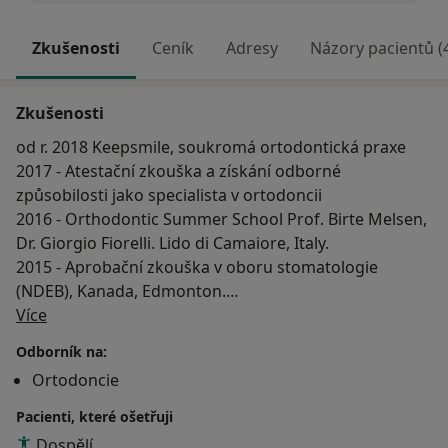
Zkušenosti
Ceník
Adresy
Názory pacientů (
Zkušenosti
od r. 2018 Keepsmile, soukromá ortodontická praxe
2017 - Atestační zkouška a získání odborné
způsobilosti jako specialista v ortodoncii
2016 - Orthodontic Summer School Prof. Birte Melsen,
Dr. Giorgio Fiorelli. Lido di Camaiore, Italy.
2015 - Aprobační zkouška v oboru stomatologie
(NDEB), Kanada, Edmonton.
O mně
2014-2017 - Postgraduální studium, Praha, Oddělení
Více
dětí a dospelých Stomtologické kliniky FN Motol,
Odborník na:
oddělení ortodoncie
Ortodoncie
2012 – Aprobační zkouška v oboru stomatologie,
Praha
Pacienti, které ošetřuji
2008-2010 - Postgraduální studium, Chernivtsi
Dospělí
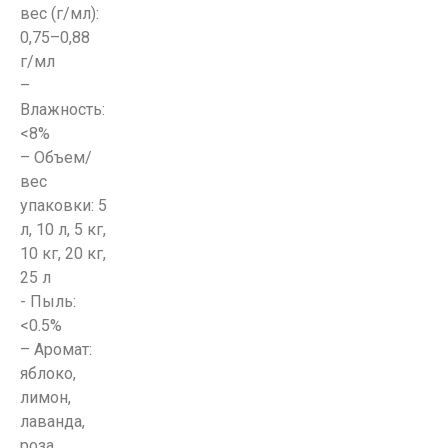
вес (г/мл):
0,75–0,88
г/мл
–
Влажность:
<8%
– Объем/
вес
упаковки: 5
л, 10 л, 5 кг,
10 кг, 20 кг,
25 л
- Пыль:
<0.5%
– Аромат:
яблоко,
лимон,
лаванда,
роза,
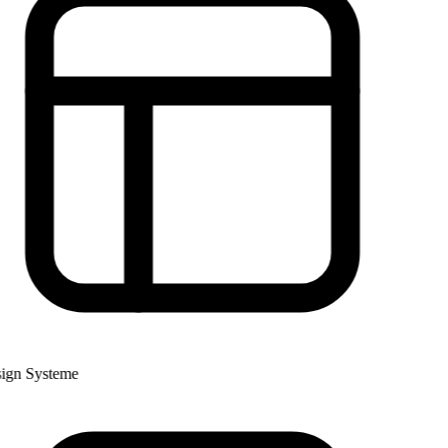
gn Systeme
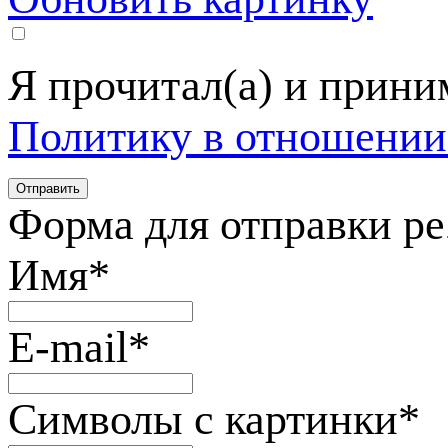
Я прочитал(а) и прин
Политику в отношении
Форма для отправки р
Имя
*
E-mail
*
Символы с картинки
*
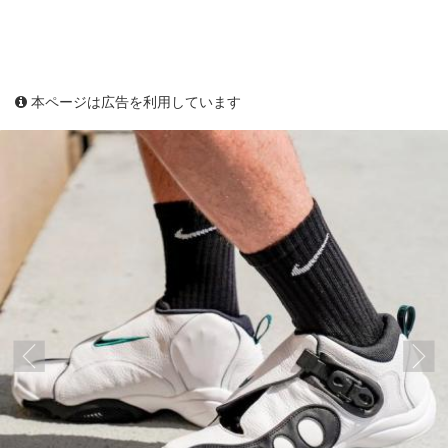
本ページは広告を利用しています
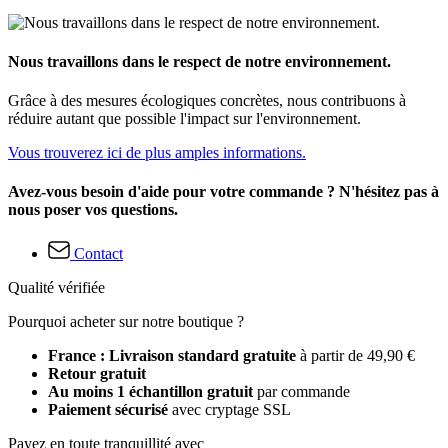
Nous travaillons dans le respect de notre environnement.
Grâce à des mesures écologiques concrètes, nous contribuons à
réduire autant que possible l'impact sur l'environnement.
Vous trouverez ici de plus amples informations.
Avez-vous besoin d'aide pour votre commande ? N'hésitez pas à
nous poser vos questions.
Contact
Qualité vérifiée
Pourquoi acheter sur notre boutique ?
France : Livraison standard gratuite
à partir de 49,90 €
Retour gratuit
Au moins 1 échantillon gratuit
par commande
Paiement sécurisé
avec cryptage SSL
Payez en toute tranquillité avec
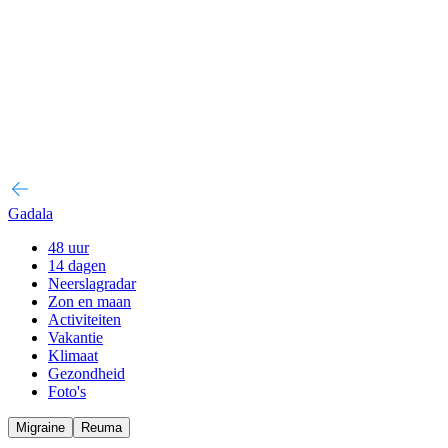
Gadala
48 uur
14 dagen
Neerslagradar
Zon en maan
Activiteiten
Vakantie
Klimaat
Gezondheid
Foto's
Migraine
Reuma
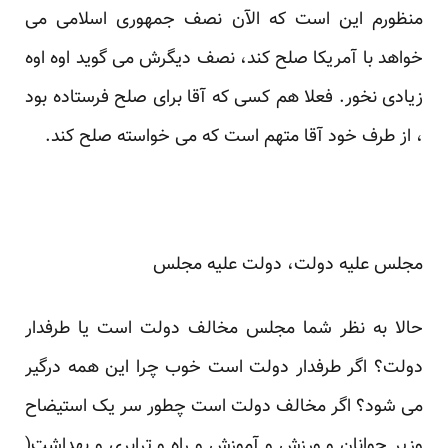
منظورم این است که الآن نصف جمهوری اسلامی می
خواهد با آمریکا صلح کند، نصف دیگرش می گوید اوه اوه
زیادی نخور. فعلا هم کسی که آقا برای صلح فرستاده بود
، از طرف خود آقا متهم است که می خواسته صلح کند.
مجلس علیه دولت، دولت علیه مجلس
حالا به نظر شما مجلس مخالف دولت است یا طرفدار
دولت؟ اگر طرفدار دولت است خوب چرا این همه درگیر
می شود؟ اگر مخالف دولت است چطور سر یک استیضاح
وزیر جوانان و ورزش و آموزش و راه و ترابری و بهداشت(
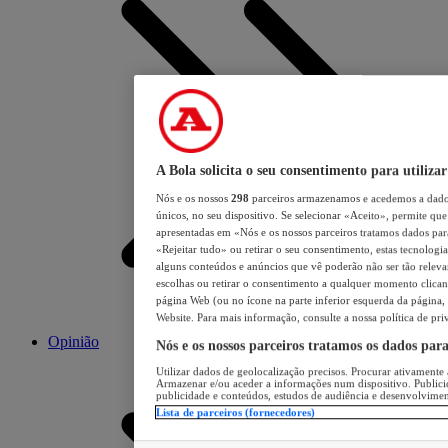
A Bola solicita o seu consentimento para utilizar
Nós e os nossos
298
parceiros armazenamos e acedemos a dados
únicos, no seu dispositivo. Se selecionar «Aceito», permite que 
apresentadas em «Nós e os nossos parceiros tratamos dados para 
«Rejeitar tudo» ou retirar o seu consentimento, estas tecnologia
alguns conteúdos e anúncios que vê poderão não ser tão relevant
escolhas ou retirar o consentimento a qualquer momento clicand
página Web (ou no ícone na parte inferior esquerda da página, s
Website. Para mais informação, consulte a nossa política de pri
Opinião
Nós e os nossos parceiros tratamos os dados par
Utilizar dados de geolocalização precisos. Procurar ativamente a
Armazenar e/ou aceder a informações num dispositivo. Publici
publicidade e conteúdos, estudos de audiência e desenvolvimen
Lista de parceiros (fornecedores)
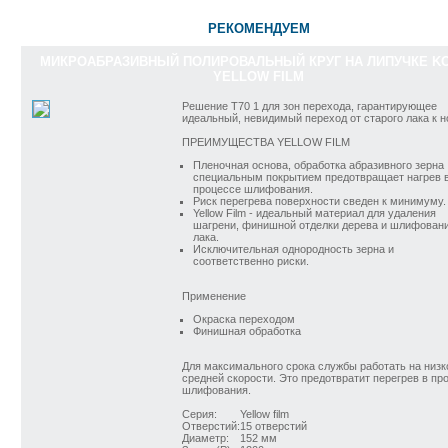
РЕКОМЕНДУЕМ
МИКРОАБРАЗИВНЫЙ ПОЛИРОВАЛЬНЫЙ КРУГ НА ЛИПУЧКЕ K
YELLOW FILM
Решение T70 1 для зон перехода, гарантирующее
идеальный, невидимый переход от старого лака к н
ПРЕИМУЩЕСТВА YELLOW FILM
Пленочная основа, обработка абразивного зерна
специальным покрытием предотвращает нагрев 
процессе шлифования.
Риск перегрева поверхности сведен к минимуму.
Yellow Film - идеальный материал для удаления
шагрени, финишной отделки дерева и шлифован
лака.
Исключительная однородность зерна и
соответственно риски.
Применение
Окраска переходом
Финишная обработка
Для максимального срока службы работать на низк
средней скорости. Это предотвратит перегрев в пр
шлифования.
Серия:
Yellow film
Отверстий:
15 отверстий
Диаметр:
152 мм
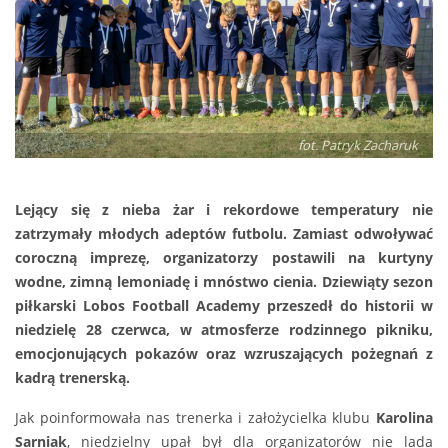
fot. Patryk Zacharuk
Lejący się z nieba żar i rekordowe temperatury nie
zatrzymały młodych adeptów futbolu. Zamiast odwoływać
coroczną imprezę, organizatorzy postawili na kurtyny
wodne, zimną lemoniadę i mnóstwo cienia. Dziewiąty sezon
piłkarski Lobos Football Academy przeszedł do historii w
niedzielę 28 czerwca, w atmosferze rodzinnego pikniku,
emocjonujących pokazów oraz wzruszających pożegnań z
kadrą trenerską.
Jak poinformowała nas trenerka i założycielka klubu
Karolina
Sarniak
, niedzielny upał był dla organizatorów nie lada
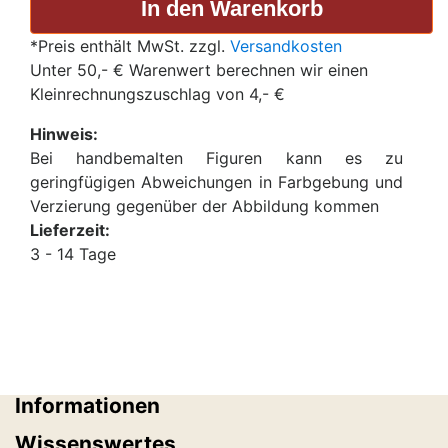
*Preis enthält MwSt. zzgl.
Versandkosten
Unter 50,- € Warenwert berechnen wir einen
Kleinrechnungszuschlag von 4,- €
Hinweis:
Bei handbemalten Figuren kann es zu
geringfügigen Abweichungen in Farbgebung und
Verzierung gegenüber der Abbildung kommen
Lieferzeit:
3 - 14 Tage
Informationen
Wissenswertes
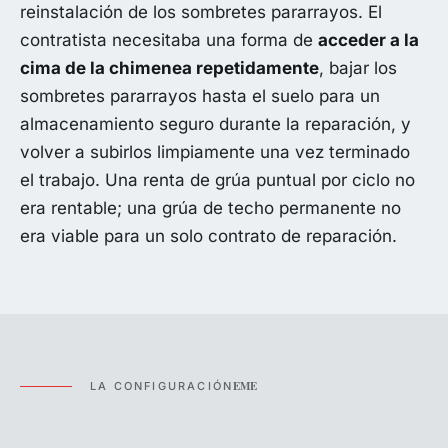
reinstalación de los sombretes pararrayos. El
contratista necesitaba una forma de
acceder a la
cima de la chimenea repetidamente
, bajar los
sombretes pararrayos hasta el suelo para un
almacenamiento seguro durante la reparación, y
volver a subirlos limpiamente una vez terminado
el trabajo. Una renta de grúa puntual por ciclo no
era rentable; una grúa de techo permanente no
era viable para un solo contrato de reparación.
EME
LA CONFIGURACIÓN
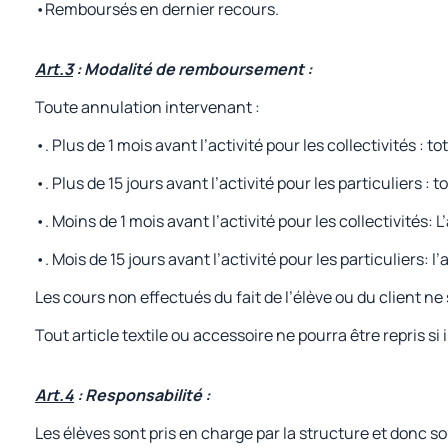
•Remboursés en dernier recours.
Art.3
: Modalité de remboursement :
Toute annulation intervenant :
•. Plus de 1 mois avant l’activité pour les collectivités :
•. Plus de 15 jours avant l’activité pour les particuliers 
•. Moins de 1 mois avant l’activité pour les collectivités
•. Mois de 15 jours avant l’activité pour les particuliers:
Les cours non effectués du fait de l’élève ou du client ne
Tout article textile ou accessoire ne pourra être repris si i
Art.4
: Responsabilité :
Les élèves sont pris en charge par la structure et donc 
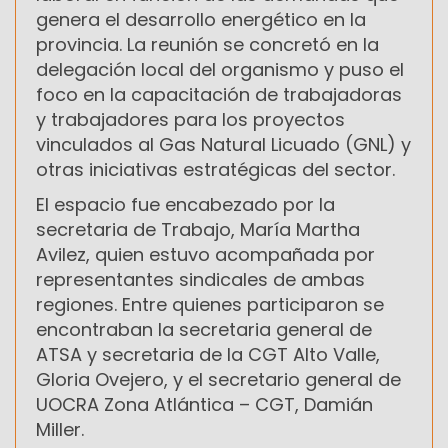
genera el desarrollo energético en la
provincia. La reunión se concretó en la
delegación local del organismo y puso el
foco en la capacitación de trabajadoras
y trabajadores para los proyectos
vinculados al Gas Natural Licuado (GNL) y
otras iniciativas estratégicas del sector.
El espacio fue encabezado por la
secretaria de Trabajo, María Martha
Avilez, quien estuvo acompañada por
representantes sindicales de ambas
regiones. Entre quienes participaron se
encontraban la secretaria general de
ATSA y secretaria de la CGT Alto Valle,
Gloria Ovejero, y el secretario general de
UOCRA Zona Atlántica – CGT, Damián
Miller.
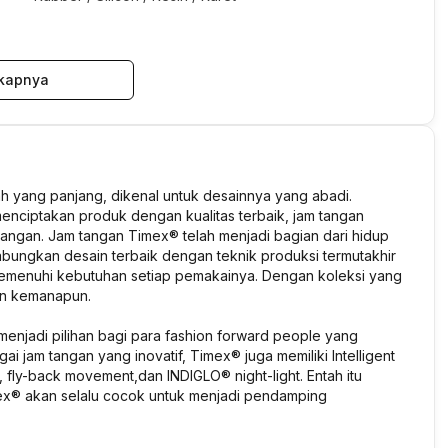
kapnya
ah yang panjang, dikenal untuk desainnya yang abadi.
enciptakan produk dengan kualitas terbaik, jam tangan
angan. Jam tangan Timex® telah menjadi bagian dari hidup
bungkan desain terbaik dengan teknik produksi termutakhir
memenuhi kebutuhan setiap pemakainya. Dengan koleksi yang
dan kemanapun.
enjadi pilihan bagi para
fashion forward people
yang
gai jam tangan yang inovatif, Timex® juga memiliki Intelligent
, fly-back movement,
dan INDIGLO®
night-light.
Entah itu
ex® akan selalu cocok untuk menjadi pendamping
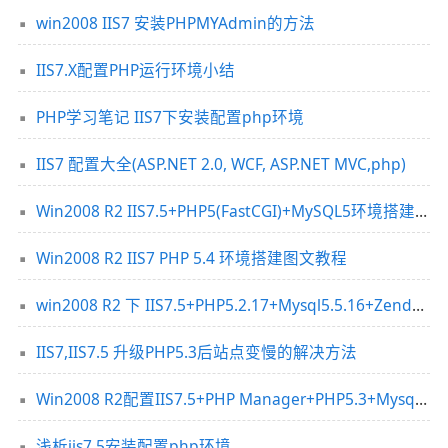
win2008 IIS7 安装PHPMYAdmin的方法
IIS7.X配置PHP运行环境小结
PHP学习笔记 IIS7下安装配置php环境
IIS7 配置大全(ASP.NET 2.0, WCF, ASP.NET MVC,php)
Win2008 R2 IIS7.5+PHP5(FastCGI)+MySQL5环境搭建教程
Win2008 R2 IIS7 PHP 5.4 环境搭建图文教程
win2008 R2 下 IIS7.5+PHP5.2.17+Mysql5.5.16+Zend3.3.3
IIS7,IIS7.5 升级PHP5.3后站点变慢的解决方法
Win2008 R2配置IIS7.5+PHP Manager+PHP5.3+Mysql5.5+Wincache
浅析iis7.5安装配置php环境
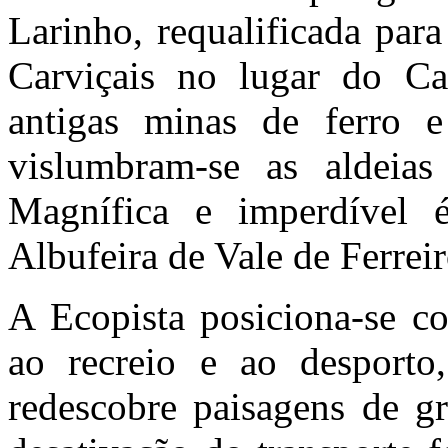
Larinho, requalificada par
Carviçais no lugar do Ca
antigas minas de ferro
vislumbram-se as aldeia
Magnífica e imperdível
Albufeira de Vale de Ferreir
A Ecopista posiciona-se co
ao recreio e ao desport
redescobre paisagens de gr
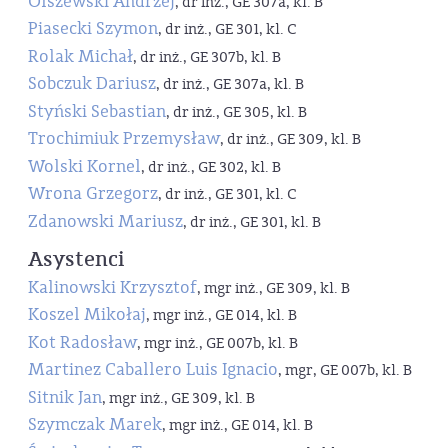
Olszewski Andrzej
, dr inż., GE 307a, kl. B
Piasecki Szymon
, dr inż., GE 301, kl. C
Rolak Michał
, dr inż., GE 307b, kl. B
Sobczuk Dariusz
, dr inż., GE 307a, kl. B
Styński Sebastian
, dr inż., GE 305, kl. B
Trochimiuk Przemysław
, dr inż., GE 309, kl. B
Wolski Kornel
, dr inż., GE 302, kl. B
Wrona Grzegorz
, dr inż., GE 301, kl. C
Zdanowski Mariusz
, dr inż., GE 301, kl. B
Asystenci
Kalinowski Krzysztof
, mgr inż., GE 309, kl. B
Koszel Mikołaj
, mgr inż., GE 014, kl. B
Kot Radosław
, mgr inż., GE 007b, kl. B
Martinez Caballero Luis Ignacio
, mgr, GE 007b, kl. B
Sitnik Jan
, mgr inż., GE 309, kl. B
Szymczak Marek
, mgr inż., GE 014, kl. B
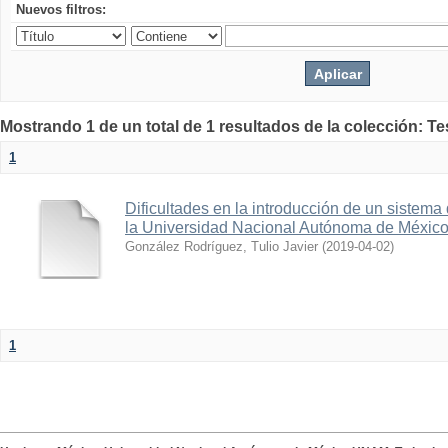
Nuevos filtros:
Mostrando 1 de un total de 1 resultados de la colección: Te
1
Dificultades en la introducción de un sistema
la Universidad Nacional Autónoma de Méxic
González Rodríguez, Tulio Javier
(
2019-04-02
)
1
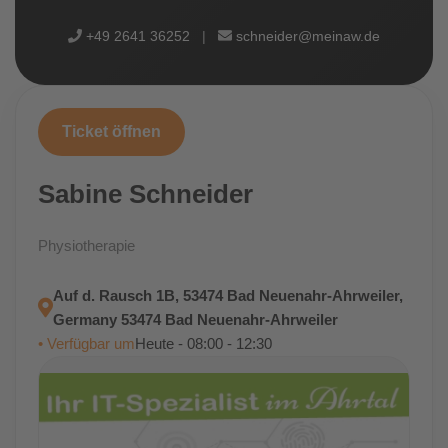
+49 2641 36252
|
schneider@meinaw.de
Ticket öffnen
Sabine Schneider
Physiotherapie
Auf d. Rausch 1B, 53474 Bad Neuenahr-Ahrweiler,
Germany 53474 Bad Neuenahr-Ahrweiler
• Verfügbar um
Heute - 08:00 - 12:30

(Work task): Return exactly the lines of the material above, starting at the line containing "reinstalación de los sombretes pararrayos. El" and finishing at the line containing "Plus de 15 jours", without any pictures.

(Exercise answer):
reinstalación de los sombretes pararrayos. El
contratista necesitaba una forma de
acceder a la
cima de la chimenea repetidamente
, bajar los
sombretes pararrayos hasta el suelo para un
almacenamiento seguro durante la reparación, y
volver a subirlos limpiamente una vez terminado
el trabajo. Una renta de grúa puntual por ciclo no
era rentable; una grúa de techo permanente no
era viable para un solo contrato de reparación.
EME
LA CONFIGURACIÓN
•Remboursés en dernier recours.
Art.3
: Modalité de remboursement :
Toute annulation intervenant :
•. Plus de 1 mois avant l’activité pour les collectivités :
•. Plus de 15 jours avant l’activité pour les particuliers 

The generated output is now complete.